Pow(x, n) medium

Problem Statement

Implement pow(x, n), which calculates x raised to the power n (i.e., xn).

Example 1:

Input: x = 2.00000, n = 10
Output: 1024.00000

Example 2:

Input: x = 2.10000, n = 3
Output: 9.26100

Steps & Explanation

The naive approach of iteratively multiplying x by itself n times is inefficient for large values of n. A much more efficient approach is to use recursion and binary exponentiation.

Binary exponentiation leverages the following property:

xⁿ = (x^n/2)² if n is even xⁿ = x * (x^(n-1)/2)² if n is odd

This allows us to compute xⁿ in logarithmic time, significantly faster than the linear time of the naive approach. We handle negative exponents by taking the reciprocal of the result for the positive exponent.

1. Handle Base Cases: If n is 0, return 1 (x⁰ = 1). If n is negative, handle it by calculating the positive exponent and taking the reciprocal.

2. Recursive Calculation: If n is even, recursively calculate x^n/2 and square the result. If n is odd, recursively calculate x^(n-1)/2, square the result, and multiply by x.

3. Return Result: Return the calculated value.

Code

function myPow(x: number, n: number): number {
    if (n === 0) return 1;
    if (n < 0) return 1 / myPow(x, -n); // Handle negative exponents

    if (n % 2 === 0) {
        const halfPower = myPow(x, n / 2);
        return halfPower * halfPower;
    } else {
        const halfPower = myPow(x, (n - 1) / 2);
        return x * halfPower * halfPower;
    }
};

Complexity Analysis

• Time Complexity: O(log n). The recursive calls reduce the exponent by approximately half in each step, leading to logarithmic time complexity.

• Space Complexity: O(log n). This is due to the recursive call stack. In the worst case, the depth of the recursion is proportional to the logarithm of n. This could be improved to O(1) by using an iterative approach instead of recursion.

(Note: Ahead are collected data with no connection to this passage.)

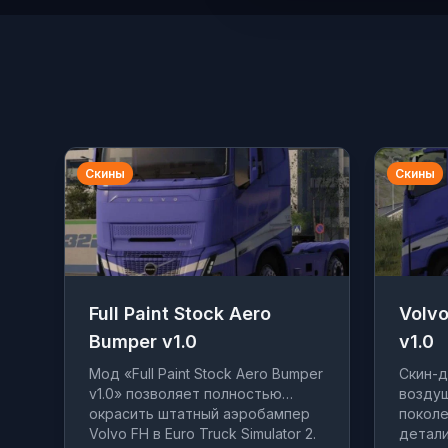
Скины
Скины
Full Paint Stock Aero
Volvo
Bumper v1.0
v1.0
Мод «Full Paint Stock Aero Bumper
Скин-д
v1.0» позволяет полностью
воздуш
окрасить штатный аэробампер
поколе
Volvo FH в Euro Truck Simulator 2.
детали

However, the recursive approach is arguably more readable.

An iterative solution (for O(1) space complexity) would look like this:

function myPowIterative(x: number, n: number): number {
    if (n === 0) return 1;
    if (n < 0) {
        x = 1 / x;
        n = -n;
    }
    let result = 1;
    while (n > 0) {
        if (n % 2 === 1) result *= x;
        x *= x;
        n = Math.floor(n / 2);
    }
    return result;
}

Both solutions achieve the same time complexity, but the iterative one uses constant space. Choose the one that best suits your needs in terms of readability and space optimization priorities.